阅读说明：本技术 一种提高水热炭强化厌氧消化产甲烷效率的方法 (Method for improving efficiency of methane production through hydrothermal carbon enhanced anaerobic digestion ) 是由 罗刚 任爽 张士成 于 2021-07-12 设计创作，主要内容包括：本发明提供了一种提高水热炭强化厌氧消化产甲烷效率的方法。通过对水热炭进行球磨改性处理,可提高水热炭强化厌氧消化产甲烷的效率,添加球磨改性水热炭的实验组比添加未改性水热炭实验组的产甲烷速率高出12.5%,达到了未添加水热炭对照组的3.44倍。本方法具体步骤即将生物质通过水热转化制备水热炭,进一步将水热炭采用球磨改性,然后投加有机废弃物/废水厌氧消化产甲烷反应器中即可显著提升产甲烷速率。本方法可有效提高厌氧消化反应器产甲烷速率,提高厌氧消化反应器的稳定性,有利于更有效地将有机废弃物减量和资源化利用。(The invention provides a method for improving the efficiency of methane production by hydrothermal carbon enhanced anaerobic digestion. The ball milling modification treatment is carried out on the hydrothermal carbon, so that the efficiency of methane production by hydrothermal carbon enhanced anaerobic digestion can be improved, and the methane production rate of an experimental group added with the ball milling modified hydrothermal carbon is 12.5% higher than that of an experimental group added with unmodified hydrothermal carbon, and reaches 3.44 times of that of a control group without the hydrothermal carbon. The method specifically comprises the steps of preparing hydrothermal carbon from biomass through hydrothermal conversion, further performing ball milling modification on the hydrothermal carbon, and then adding the hydrothermal carbon into an organic waste/wastewater anaerobic digestion methane production reactor to remarkably improve the methane production rate. The method can effectively improve the methane production rate of the anaerobic digestion reactor, improve the stability of the anaerobic digestion reactor, and is beneficial to more effectively reducing and recycling organic wastes.)
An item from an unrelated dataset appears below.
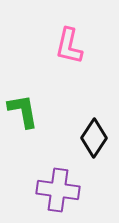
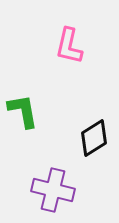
black diamond: rotated 24 degrees clockwise
purple cross: moved 5 px left; rotated 6 degrees clockwise
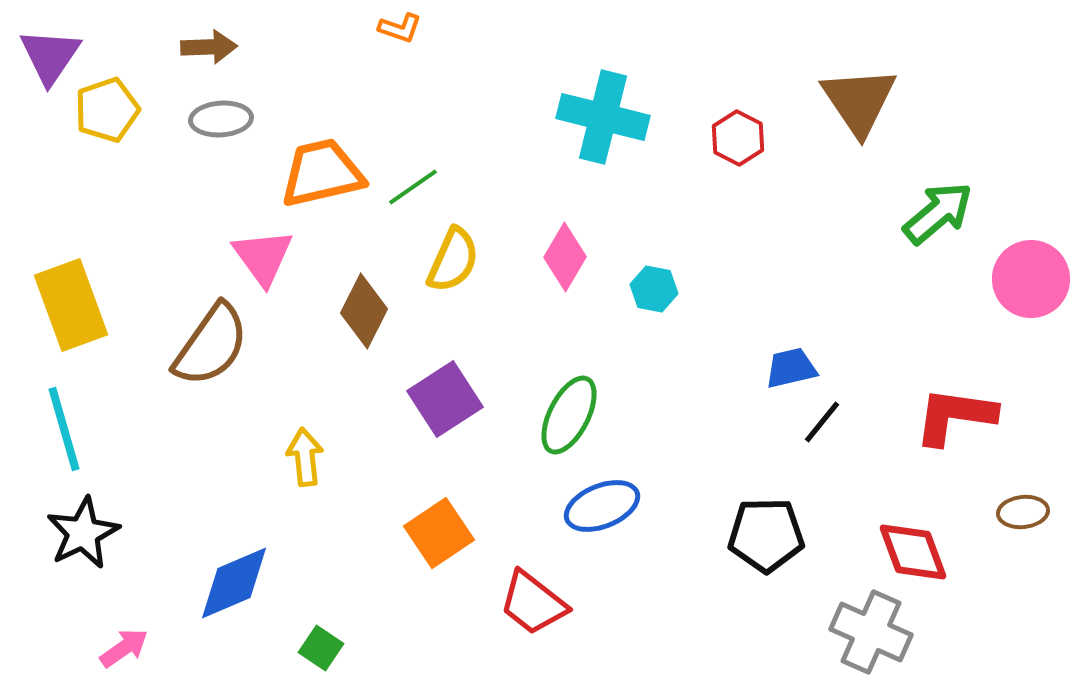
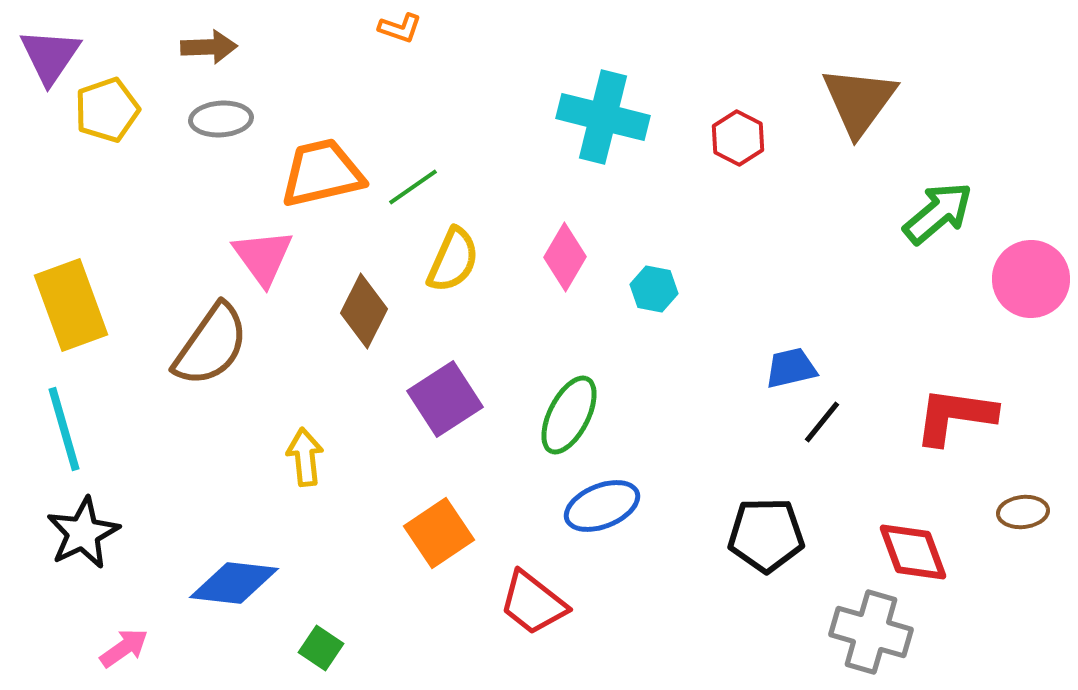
brown triangle: rotated 10 degrees clockwise
blue diamond: rotated 30 degrees clockwise
gray cross: rotated 8 degrees counterclockwise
1. A method for improving hydrothermal carbon reinforced anaerobic digestion efficiency is characterized by comprising the following specific steps:

(1) biomass waste is converted into hydrothermal carbon through hydrothermal reaction; washing away biological oil on the surface of the biomass waste by using an organic solvent, drying, and further performing ball milling treatment;

(2) and (2) adding the ball-milling modified hydrothermal carbon obtained in the step (1) into a reactor for producing methane by utilizing anaerobic digestion of organic wastes/wastewater and the like, wherein the methane production rate is increased by over 12.5 percent compared with an experimental group added with non-ball-milling hydrothermal carbon.

2. The method for improving hydrothermal char-enhanced anaerobic digestion efficiency as claimed in claim 1, wherein the biomass waste in step (1) is any one of corn stover, sludge or algae.

3. The method for improving hydrothermal carbon enhanced anaerobic digestion efficiency as claimed in claim 1, wherein the hydrothermal reaction temperature in step (1) is 260 ℃ to 320 ℃, and the reaction time is 1-6 h.

4. The method for improving hydrothermal char-enhanced anaerobic digestion efficiency according to claim 1, wherein the organic solvent in step (1) is any one of alcohol, tetrahydrofuran or dichloromethane.

5. The method for improving hydrothermal carbon enhanced anaerobic digestion efficiency as claimed in claim 1, wherein the ball milling treatment time in step (1) is 4-8 hours, and the rotation speed is 300-.

Technical Field

The invention belongs to the technical field of organic waste resource utilization, and particularly relates to a method for improving the efficiency of methane production by anaerobic digestion of organic wastes.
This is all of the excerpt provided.